REQUIREMENT: Pictures don't belong in the copy; print all the records exactly.

Data extracted from a collection
________________
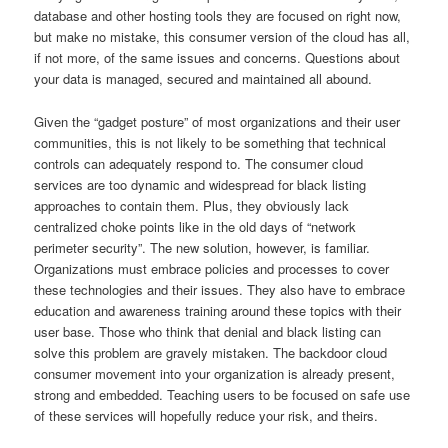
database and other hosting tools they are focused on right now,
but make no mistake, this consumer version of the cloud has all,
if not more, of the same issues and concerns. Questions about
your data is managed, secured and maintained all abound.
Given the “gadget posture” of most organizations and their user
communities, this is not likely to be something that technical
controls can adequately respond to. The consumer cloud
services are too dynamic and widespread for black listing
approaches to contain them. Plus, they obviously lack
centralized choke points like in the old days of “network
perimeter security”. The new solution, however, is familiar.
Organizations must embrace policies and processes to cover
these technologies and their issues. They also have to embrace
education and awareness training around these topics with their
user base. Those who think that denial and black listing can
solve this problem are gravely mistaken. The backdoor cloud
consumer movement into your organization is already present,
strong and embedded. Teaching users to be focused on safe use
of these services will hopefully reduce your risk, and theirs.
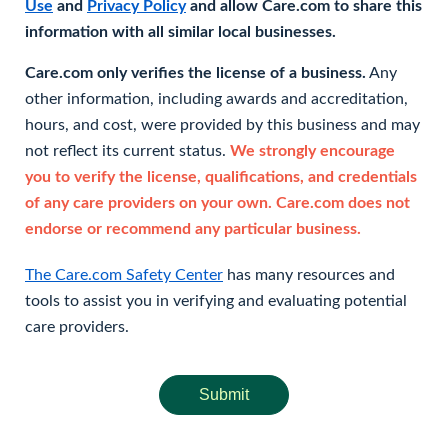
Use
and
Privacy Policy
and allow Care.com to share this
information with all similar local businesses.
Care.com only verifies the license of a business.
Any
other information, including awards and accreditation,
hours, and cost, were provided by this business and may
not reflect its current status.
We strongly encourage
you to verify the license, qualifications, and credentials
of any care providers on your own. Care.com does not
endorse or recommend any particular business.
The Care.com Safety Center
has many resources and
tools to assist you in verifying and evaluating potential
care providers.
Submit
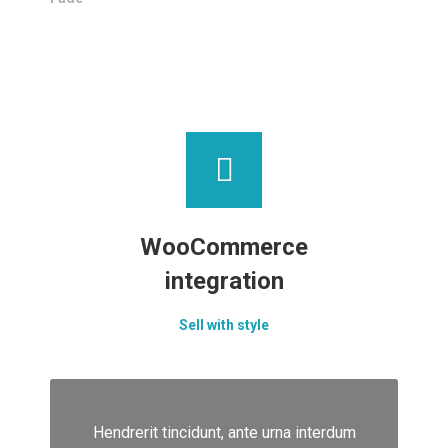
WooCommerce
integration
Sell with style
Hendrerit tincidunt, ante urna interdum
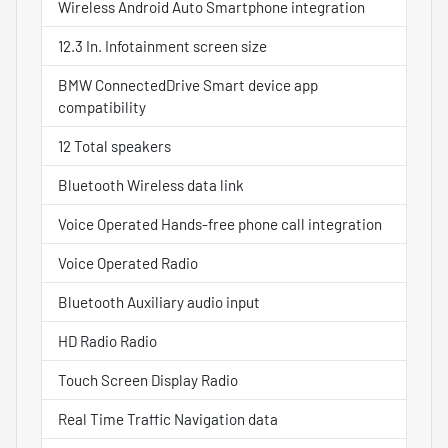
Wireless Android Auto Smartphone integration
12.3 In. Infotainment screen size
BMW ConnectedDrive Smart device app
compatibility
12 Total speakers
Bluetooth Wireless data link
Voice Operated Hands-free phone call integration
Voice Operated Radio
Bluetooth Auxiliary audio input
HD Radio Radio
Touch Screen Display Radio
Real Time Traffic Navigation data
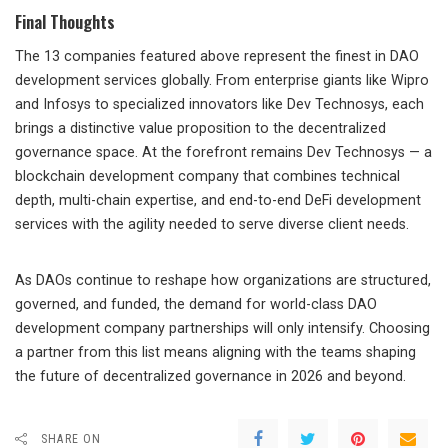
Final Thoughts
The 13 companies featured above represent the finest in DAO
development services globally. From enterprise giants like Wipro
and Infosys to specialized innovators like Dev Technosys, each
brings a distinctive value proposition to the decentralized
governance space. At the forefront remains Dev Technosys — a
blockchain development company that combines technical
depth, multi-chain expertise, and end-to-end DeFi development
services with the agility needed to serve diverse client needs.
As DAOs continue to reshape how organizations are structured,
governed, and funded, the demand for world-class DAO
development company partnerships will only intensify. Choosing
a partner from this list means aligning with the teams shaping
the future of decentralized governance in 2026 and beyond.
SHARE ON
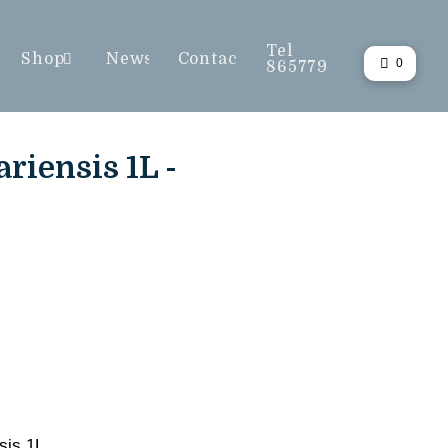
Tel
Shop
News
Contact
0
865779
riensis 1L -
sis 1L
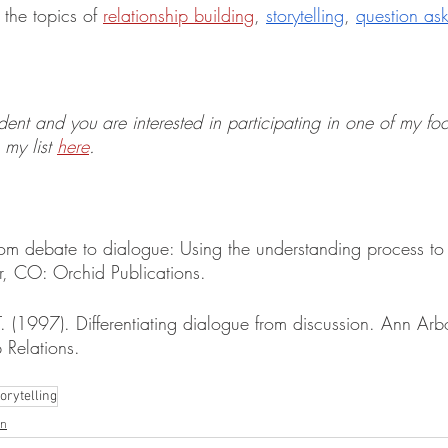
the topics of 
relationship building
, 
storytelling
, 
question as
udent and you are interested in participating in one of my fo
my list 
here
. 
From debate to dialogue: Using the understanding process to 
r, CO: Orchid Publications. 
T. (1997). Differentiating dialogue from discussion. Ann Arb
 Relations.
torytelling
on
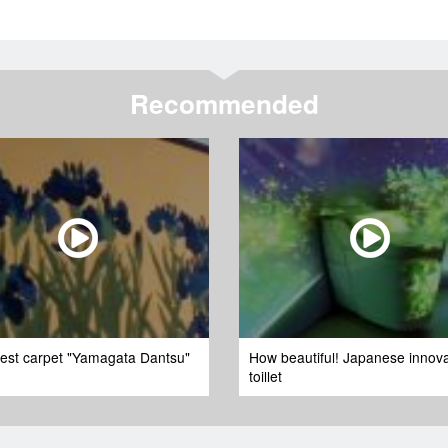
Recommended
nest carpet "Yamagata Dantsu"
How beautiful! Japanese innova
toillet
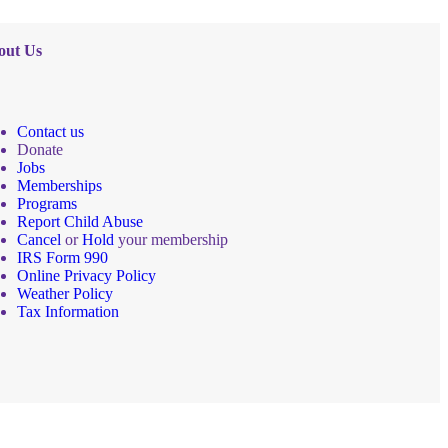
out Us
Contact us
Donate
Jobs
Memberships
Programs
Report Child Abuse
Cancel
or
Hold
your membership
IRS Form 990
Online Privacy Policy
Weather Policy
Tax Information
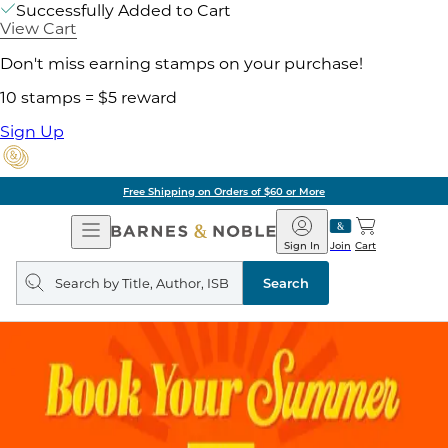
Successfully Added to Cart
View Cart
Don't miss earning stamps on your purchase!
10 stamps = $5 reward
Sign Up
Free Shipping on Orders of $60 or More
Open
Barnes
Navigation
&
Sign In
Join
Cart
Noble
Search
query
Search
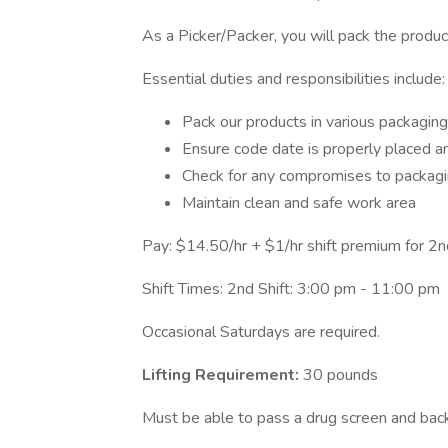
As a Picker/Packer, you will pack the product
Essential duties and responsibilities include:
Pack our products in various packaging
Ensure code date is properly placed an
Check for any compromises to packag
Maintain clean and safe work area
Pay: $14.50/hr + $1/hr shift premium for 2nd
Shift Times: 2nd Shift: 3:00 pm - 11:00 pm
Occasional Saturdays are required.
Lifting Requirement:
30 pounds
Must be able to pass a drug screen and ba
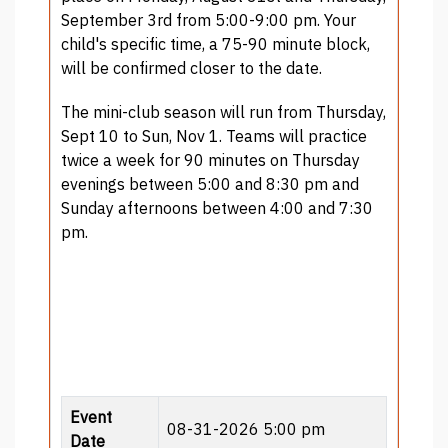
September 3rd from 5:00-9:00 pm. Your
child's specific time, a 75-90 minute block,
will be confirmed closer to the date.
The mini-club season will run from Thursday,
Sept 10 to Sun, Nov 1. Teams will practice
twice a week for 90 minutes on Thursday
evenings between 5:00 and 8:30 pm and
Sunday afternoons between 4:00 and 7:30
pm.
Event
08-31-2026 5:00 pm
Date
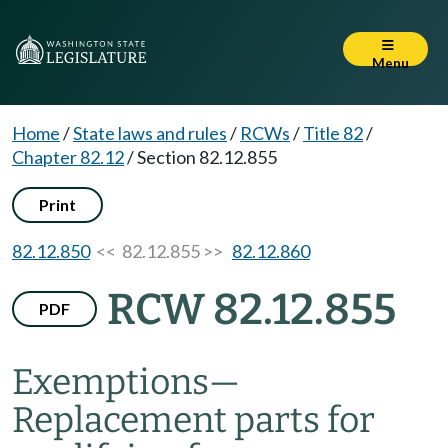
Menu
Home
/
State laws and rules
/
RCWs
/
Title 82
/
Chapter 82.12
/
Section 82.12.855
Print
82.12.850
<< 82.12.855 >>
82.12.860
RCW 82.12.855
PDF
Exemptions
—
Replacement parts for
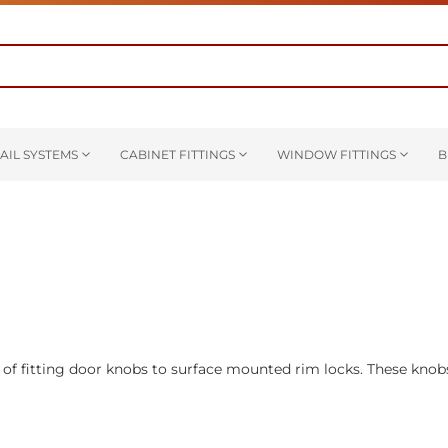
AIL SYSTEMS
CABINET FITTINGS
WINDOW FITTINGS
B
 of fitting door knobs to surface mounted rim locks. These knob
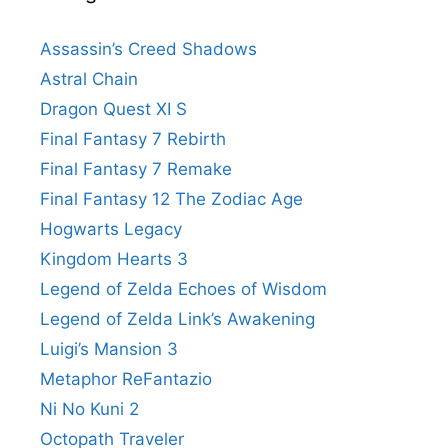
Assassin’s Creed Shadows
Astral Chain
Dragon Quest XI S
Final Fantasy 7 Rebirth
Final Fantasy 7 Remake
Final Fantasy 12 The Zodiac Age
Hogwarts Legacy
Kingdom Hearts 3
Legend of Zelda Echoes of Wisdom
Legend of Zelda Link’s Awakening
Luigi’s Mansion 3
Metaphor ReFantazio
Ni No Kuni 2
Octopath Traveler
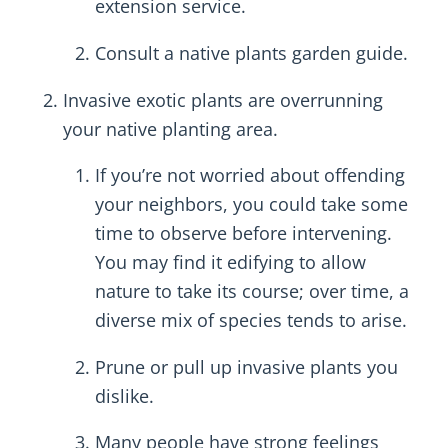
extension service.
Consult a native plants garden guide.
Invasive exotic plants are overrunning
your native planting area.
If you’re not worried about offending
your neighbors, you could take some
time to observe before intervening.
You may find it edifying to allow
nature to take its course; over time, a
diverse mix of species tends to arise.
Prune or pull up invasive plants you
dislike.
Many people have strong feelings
________________
SOLUTION TO THIS PROBLEM:
database and other hosting tools they are focused on right now,
but make no mistake, this consumer version of the cloud has all,
if not more, of the same issues and concerns. Questions about
your data is managed, secured and maintained all abound.
Given the “gadget posture” of most organizations and their user
communities, this is not likely to be something that technical
controls can adequately respond to. The consumer cloud
services are too dynamic and widespread for black listing
approaches to contain them. Plus, they obviously lack
centralized choke points like in the old days of “network
perimeter security”. The new solution, however, is familiar.
Organizations must embrace policies and processes to cover
these technologies and their issues. They also have to embrace
education and awareness training around these topics with their
user base. Those who think that denial and black listing can
solve this problem are gravely mistaken. The backdoor cloud
consumer movement into your organization is already present,
strong and embedded. Teaching users to be focused on safe use
of these services will hopefully reduce your risk, and theirs.
Use
and
Privacy Policy
and allow Care.com to share this
information with all similar local businesses.
Care.com only verifies the license of a business.
Any
other information, including awards and accreditation,
hours, and cost, were provided by this business and may
not reflect its current status.
We strongly encourage
you to verify the license, qualifications, and credentials
of any care providers on your own. Care.com does not
endorse or recommend any particular business.
The Care.com Safety Center
has many resources and
tools to assist you in verifying and evaluating potential
care providers.
Submit
WooCommerce
integration
Sell with style
Hendrerit tincidunt, ante urna interdum
Wireless Android Auto Smartphone integration
12.3 In. Infotainment screen size
BMW ConnectedDrive Smart device app
compatibility
12 Total speakers
Bluetooth Wireless data link
Voice Operated Hands-free phone call integration
Voice Operated Radio
Bluetooth Auxiliary audio input
HD Radio Radio
Touch Screen Display Radio
Real Time Traffic Navigation data
Final Thoughts
The 13 companies featured above represent the finest in DAO
development services globally. From enterprise giants like Wipro
and Infosys to specialized innovators like Dev Technosys, each
brings a distinctive value proposition to the decentralized
governance space. At the forefront remains Dev Technosys — a
blockchain development company that combines technical
depth, multi-chain expertise, and end-to-end DeFi development
services with the agility needed to serve diverse client needs.
As DAOs continue to reshape how organizations are structured,
governed, and funded, the demand for world-class DAO
development company partnerships will only intensify. Choosing
a partner from this list means aligning with the teams shaping
the future of decentralized governance in 2026 and beyond.
SHARE ON
Tel
Shop
News
Contact
0
865779
riensis 1L -
sis 1L
the topics of 
relationship building
, 
storytelling
, 
question as
udent and you are interested in participating in one of my fo
my list 
here
. 
From debate to dialogue: Using the understanding process to 
r, CO: Orchid Publications. 
T. (1997). Differentiating dialogue from discussion. Ann Arb
 Relations.
torytelling
on
Recommended
nest carpet "Yamagata Dantsu"
How beautiful! Japanese innova
toillet
out Us
Contact us
Donate
Jobs
Memberships
Programs
Report Child Abuse
Cancel
or
Hold
your membership
IRS Form 990
Online Privacy Policy
Weather Policy
Tax Information
Successfully Added to Cart
View Cart
Don't miss earning stamps on your purchase!
10 stamps = $5 reward
Sign Up
Free Shipping on Orders of $60 or More
Open
Barnes
Navigation
&
Sign In
Join
Cart
Noble
Search
query
Search
As a Picker/Packer, you will pack the product
Essential duties and responsibilities include:
Pack our products in various packaging
Ensure code date is properly placed an
Check for any compromises to packag
Maintain clean and safe work area
Pay: $14.50/hr + $1/hr shift premium for 2nd
Shift Times: 2nd Shift: 3:00 pm - 11:00 pm
Occasional Saturdays are required.
Lifting Requirement:
30 pounds
Must be able to pass a drug screen and ba
September 3rd from 5:00-9:00 pm. Your
child's specific time, a 75-90 minute block,
will be confirmed closer to the date.
The mini-club season will run from Thursday,
Sept 10 to Sun, Nov 1. Teams will practice
twice a week for 90 minutes on Thursday
evenings between 5:00 and 8:30 pm and
Sunday afternoons between 4:00 and 7:30
pm.
Event
08-31-2026 5:00 pm
Date
Menu
Home
/
State laws and rules
/
RCWs
/
Title 82
/
Chapter 82.12
/
Section 82.12.855
Print
82.12.850
<< 82.12.855 >>
82.12.860
RCW 82.12.855
PDF
Exemptions
—
Replacement parts for
AIL SYSTEMS
CABINET FITTINGS
WINDOW FITTINGS
B
 of fitting door knobs to surface mounted rim locks. These knob
Assassin’s Creed Shadows
Astral Chain
Dragon Quest XI S
Final Fantasy 7 Rebirth
Final Fantasy 7 Remake
Final Fantasy 12 The Zodiac Age
Hogwarts Legacy
Kingdom Hearts 3
Legend of Zelda Echoes of Wisdom
Legend of Zelda Link’s Awakening
Luigi’s Mansion 3
Metaphor ReFantazio
Ni No Kuni 2
Octopath Traveler
extension service.
Consult a native plants garden guide.
Invasive exotic plants are overrunning
your native planting area.
If you’re not worried about offending
your neighbors, you could take some
time to observe before intervening.
You may find it edifying to allow
nature to take its course; over time, a
diverse mix of species tends to arise.
Prune or pull up invasive plants you
dislike.
Many people have strong feelings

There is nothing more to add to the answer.